* [Prompt]: Transcribe exactly the line containing "El Músico en" and every line after it, through the end of the records below.

Saved data entries
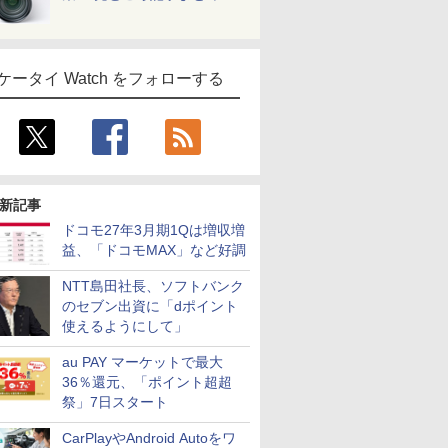
ケータイ Watch をフォローする
新記事
ドコモ27年3月期1Qは増収増
益、「ドコモMAX」など好調
NTT島田社長、ソフトバンク
のセブン出資に「dポイント
使えるようにして」
au PAY マーケットで最大
36％還元、「ポイント超超
祭」7日スタート
CarPlayやAndroid Autoをワ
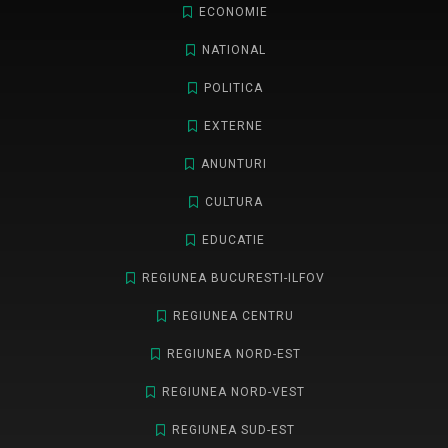
ECONOMIE
NATIONAL
POLITICA
EXTERNE
ANUNTURI
CULTURA
EDUCATIE
REGIUNEA BUCURESTI-ILFOV
REGIUNEA CENTRU
REGIUNEA NORD-EST
REGIUNEA NORD-VEST
REGIUNEA SUD-EST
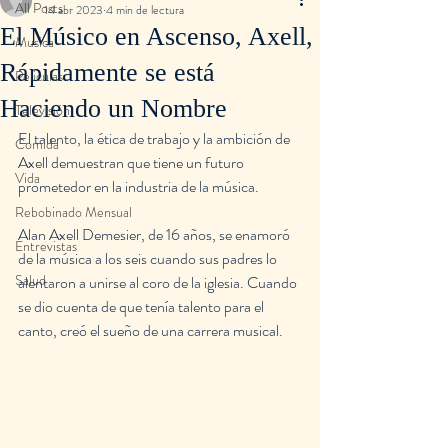
All Posts
14 abr 2023
4 min de lectura
El Músico en Ascenso, Axell,
Musica
Rápidamente se está
Peliculas
Haciendo un Nombre
Televisión
El talento, la ética de trabajo y la ambición de 
Comida
Axell demuestran que tiene un futuro 
Vida
prometedor en la industria de la música.
Rebobinado Mensual
Alan Axell Demesier, de 16 años, se enamoró 
Entrevistas
de la música a los seis cuando sus padres lo 
Salud
alentaron a unirse al coro de la iglesia. Cuando 
se dio cuenta de que tenía talento para el 
canto, creó el sueño de una carrera musical.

* [Final answer]:
El Músico en Ascenso, Axell,
Musica
Rápidamente se está
Peliculas
Haciendo un Nombre
Televisión
El talento, la ética de trabajo y la ambición de 
Comida
Axell demuestran que tiene un futuro 
Vida
prometedor en la industria de la música.
Rebobinado Mensual
Alan Axell Demesier, de 16 años, se enamoró 
Entrevistas
de la música a los seis cuando sus padres lo 
Salud
alentaron a unirse al coro de la iglesia. Cuando 
se dio cuenta de que tenía talento para el 
canto, creó el sueño de una carrera musical.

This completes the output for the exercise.